His recuperative powers exceeded his linguistic ability.
By the middle of his second week of lucidity he managed to struggle out of bed, but he was barely at the “Me Tarzan, You Jane,” stage.
Again, he seemed to have surprised his angel of mercy. They both startled each other when she pushed in the door while he was pacing next to the bed, supporting himself on the wall. He fell on his ass on the bed, and she spilled his dinner—which by this point consisted of pieces identifiable as meat, bread, and a tankard of some weak beverage that in a previous life might have been warm beer.
“I walk.”
Nate said, using what parts of the alien tongue he had learned so far. He felt as if it still sounded as if he was trying to cough up a hairball. He knew his accent was absolutely horrible.
Yerith understood him. “I see,” she responded in kind. She knelt to retrieve the items she had dropped. The floor was piled with threadbare carpets, and the broth along with about half the grog had soaked into them. She managed to save the bread, and a hunk of meat. She looked at him and he saw concern in her face. She pointed to the door and said, “No.”
It wasn’t harsh, the way she said it, and her eyes looked at him to see that he understood.
Nate understood, and he wished he had the ability to explain it to her. He wanted to leave, but he also knew that on the other side of that door lived a group of men with masks who seemed bent on making him disappear. The most he could manage at his level of comprehension was, “I hear you.”
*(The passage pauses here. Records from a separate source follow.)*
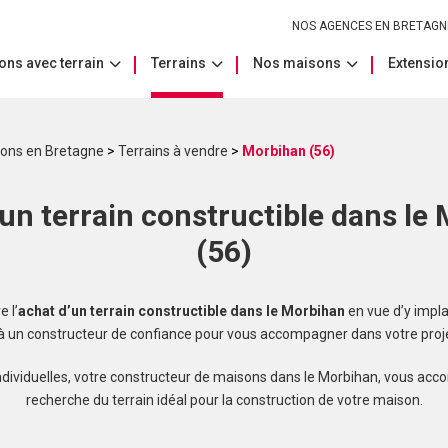
NOS AGENCES EN BRETAGN
ons avec terrain
Terrains
Nos maisons
Extension
sons en Bretagne
>
Terrains à vendre
>
Morbihan (56)
un terrain constructible dans le
(56)
 l’
achat d’un terrain constructible dans le Morbihan
en vue d’y impla
 à un constructeur de confiance pour vous accompagner dans votre proje
dividuelles, votre constructeur de maisons dans le Morbihan, vous ac
recherche du terrain idéal pour la construction de votre maison.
He smiled and hoped she knew what he meant. He was okay staying here until . . .
Until we can communicate enough so you can explain to me why I shouldn’t. Until you can explain why I’m here in the first place.
He didn’t try to explain that he had already tested her goodwill. Of course he had tried the door. While it was latched, he could see a dark corridor beyond the small barred window. He had stared out there for a long time, reminding himself that there was a world beyond the four walls he saw every day.
Yerith did appear relieved as she set what was left of his dinner on the table. Then she sat down, waiting for Nate to start the lesson.
Probably because Yerith wasn’t trained to be a teacher, she let Nate lead. That was okay. Of anyone, Nate was the best judge of how quickly he was picking things up. He still wished that she could give him some guidance. He was certain that he didn’t know what questions he should ask.
He decided that, now that he was upright, he would attack a subject that had been a pet peeve since he had gained consciousness down here. While he had long outgrown any shyness—he couldn’t really feel embarrassed being naked in front of a woman who had wiped diarrhea from his ass and who’d shaved his lice-infested pubic hair—being naked 24/7 was getting kind of old.
He started by reaching over and taking her sleeve. Her clothes were a little more normal-looking to Nate as far as style went. Probably because they were more utilitarian. She had a blouse and a bodice that fit close at the waist and then fell into a skirt. The colors were somber. It was only rarely that he’d see a hint of color peek out from the grays and browns.
Today there was a little color. She had a patterned blue scarf around her neck.
He rubbed the fabric of her sleeve and said, “You have.” Then he slapped the skin of his arm. “No have.”